▶ EXERCISE: Copy only what lies from the line containing "Congo - Brazzaville" through the line containing "#แฟนข่าวกาฬสินธุ์" in the entries below, keeping both end lines exact and dropping every picture.

Dataset entries
--*--

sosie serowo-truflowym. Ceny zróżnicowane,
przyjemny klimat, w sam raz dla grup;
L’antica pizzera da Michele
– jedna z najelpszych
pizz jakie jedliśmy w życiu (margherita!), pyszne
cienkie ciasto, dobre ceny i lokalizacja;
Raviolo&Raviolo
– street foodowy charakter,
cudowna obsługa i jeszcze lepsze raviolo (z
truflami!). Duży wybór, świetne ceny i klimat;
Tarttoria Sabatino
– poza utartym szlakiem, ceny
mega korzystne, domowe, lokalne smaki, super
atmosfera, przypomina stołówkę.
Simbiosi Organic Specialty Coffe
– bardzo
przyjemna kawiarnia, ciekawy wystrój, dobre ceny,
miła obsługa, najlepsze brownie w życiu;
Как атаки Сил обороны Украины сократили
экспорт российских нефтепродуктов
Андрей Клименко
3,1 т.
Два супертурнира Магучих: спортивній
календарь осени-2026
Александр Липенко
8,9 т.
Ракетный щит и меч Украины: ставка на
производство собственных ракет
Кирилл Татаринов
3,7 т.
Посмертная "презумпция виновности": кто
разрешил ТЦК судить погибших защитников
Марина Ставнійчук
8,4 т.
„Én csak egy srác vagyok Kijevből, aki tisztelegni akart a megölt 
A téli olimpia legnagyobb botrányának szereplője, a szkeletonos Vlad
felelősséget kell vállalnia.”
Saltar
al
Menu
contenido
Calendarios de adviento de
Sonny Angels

--*--

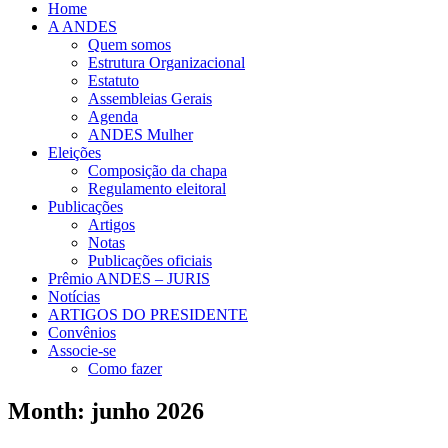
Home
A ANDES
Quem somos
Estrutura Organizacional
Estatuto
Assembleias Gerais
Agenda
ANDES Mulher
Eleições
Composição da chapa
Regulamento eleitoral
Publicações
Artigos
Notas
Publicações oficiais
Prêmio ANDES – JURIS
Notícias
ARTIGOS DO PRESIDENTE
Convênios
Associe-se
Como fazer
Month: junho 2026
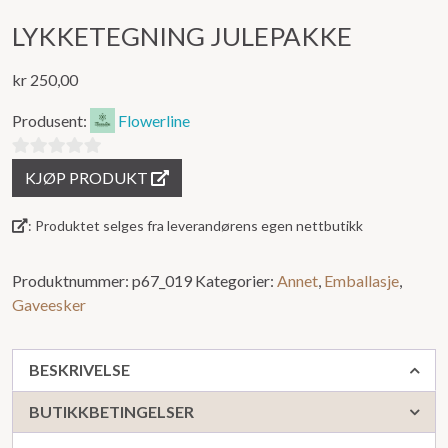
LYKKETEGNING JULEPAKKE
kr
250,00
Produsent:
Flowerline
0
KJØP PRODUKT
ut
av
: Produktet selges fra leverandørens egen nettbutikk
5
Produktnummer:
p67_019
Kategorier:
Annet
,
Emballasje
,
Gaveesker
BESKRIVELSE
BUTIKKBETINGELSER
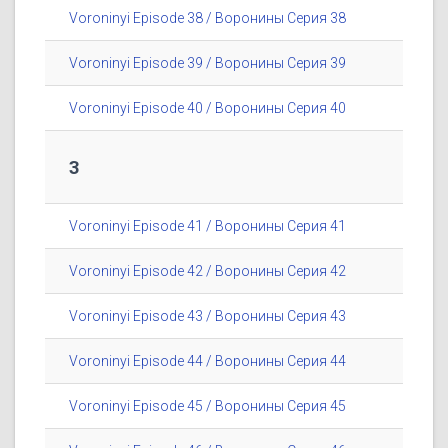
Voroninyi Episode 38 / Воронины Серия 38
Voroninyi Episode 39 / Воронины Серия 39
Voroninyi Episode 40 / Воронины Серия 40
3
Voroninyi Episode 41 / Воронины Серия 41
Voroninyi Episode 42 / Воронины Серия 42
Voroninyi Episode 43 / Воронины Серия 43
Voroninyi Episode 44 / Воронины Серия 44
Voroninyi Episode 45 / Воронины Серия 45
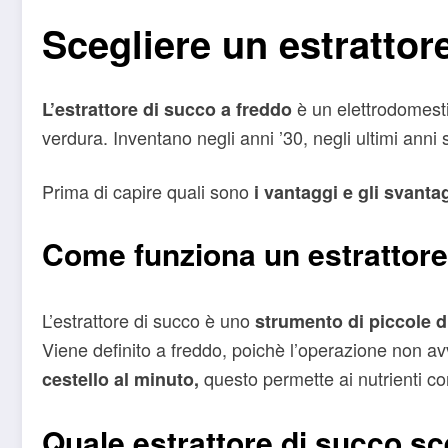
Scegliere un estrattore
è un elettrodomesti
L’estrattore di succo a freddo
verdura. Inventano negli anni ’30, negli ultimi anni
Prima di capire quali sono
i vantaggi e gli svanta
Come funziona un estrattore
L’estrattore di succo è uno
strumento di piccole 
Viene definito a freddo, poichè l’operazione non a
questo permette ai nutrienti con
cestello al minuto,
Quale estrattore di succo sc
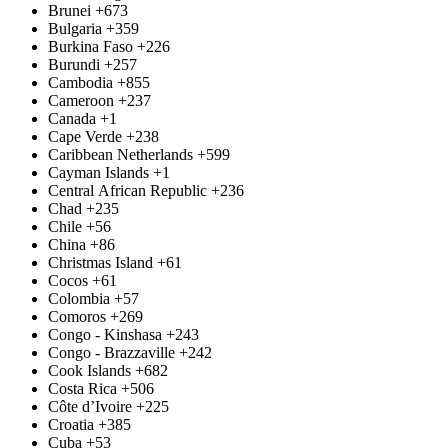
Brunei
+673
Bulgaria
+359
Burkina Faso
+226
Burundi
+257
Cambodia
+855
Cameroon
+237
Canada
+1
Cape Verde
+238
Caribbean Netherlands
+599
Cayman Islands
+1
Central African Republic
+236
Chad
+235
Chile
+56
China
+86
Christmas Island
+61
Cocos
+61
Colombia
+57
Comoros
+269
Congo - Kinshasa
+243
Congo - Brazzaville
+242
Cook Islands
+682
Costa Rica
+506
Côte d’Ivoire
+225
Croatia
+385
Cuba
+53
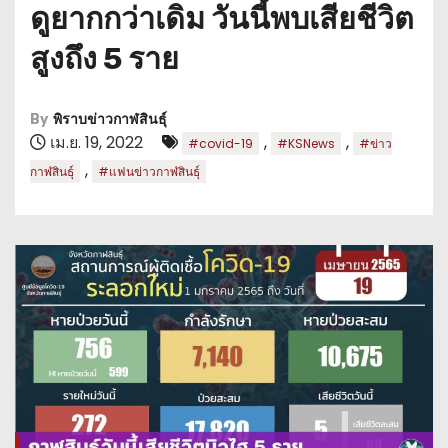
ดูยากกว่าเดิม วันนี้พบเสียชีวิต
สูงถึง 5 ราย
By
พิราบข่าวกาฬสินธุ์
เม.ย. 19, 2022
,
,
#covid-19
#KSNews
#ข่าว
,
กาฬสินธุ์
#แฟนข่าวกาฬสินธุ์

--*--

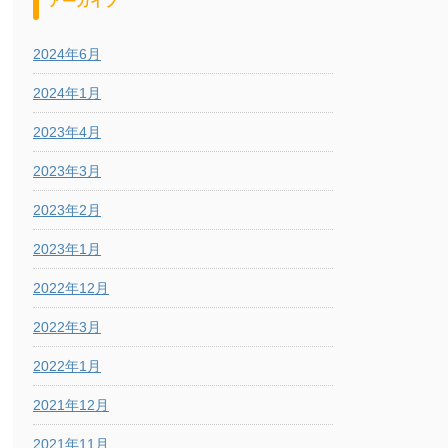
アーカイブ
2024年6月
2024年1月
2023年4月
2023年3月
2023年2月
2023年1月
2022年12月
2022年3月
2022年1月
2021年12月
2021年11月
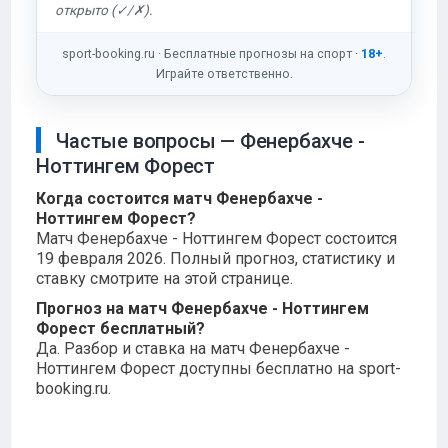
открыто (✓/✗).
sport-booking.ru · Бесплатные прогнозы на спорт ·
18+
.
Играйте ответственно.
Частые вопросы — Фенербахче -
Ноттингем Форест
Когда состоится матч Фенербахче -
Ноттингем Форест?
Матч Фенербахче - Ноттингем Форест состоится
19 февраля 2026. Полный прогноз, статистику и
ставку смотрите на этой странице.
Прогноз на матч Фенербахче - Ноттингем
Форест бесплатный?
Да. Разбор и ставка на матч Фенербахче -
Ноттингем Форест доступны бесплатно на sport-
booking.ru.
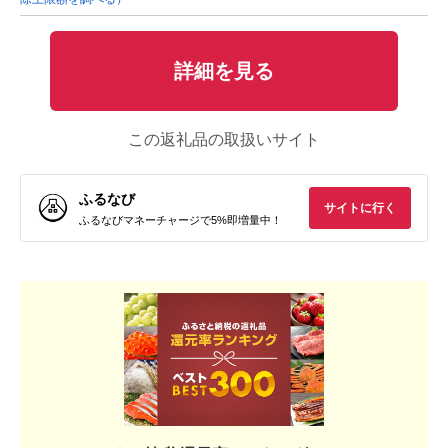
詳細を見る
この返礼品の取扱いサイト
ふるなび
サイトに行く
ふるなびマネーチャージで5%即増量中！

--*--

▶ THE COMPLETED TASK:
Congo - Brazzaville
+242
Cook Islands
+682
Costa Rica
+506
Côte d’Ivoire
+225
Croatia
+385
Cuba
+53
ดูยากกว่าเดิม วันนี้พบเสียชีวิต
สูงถึง 5 ราย
By
พิราบข่าวกาฬสินธุ์
เม.ย. 19, 2022
,
,
#covid-19
#KSNews
#ข่าว
,
กาฬสินธุ์
#แฟนข่าวกาฬสินธุ์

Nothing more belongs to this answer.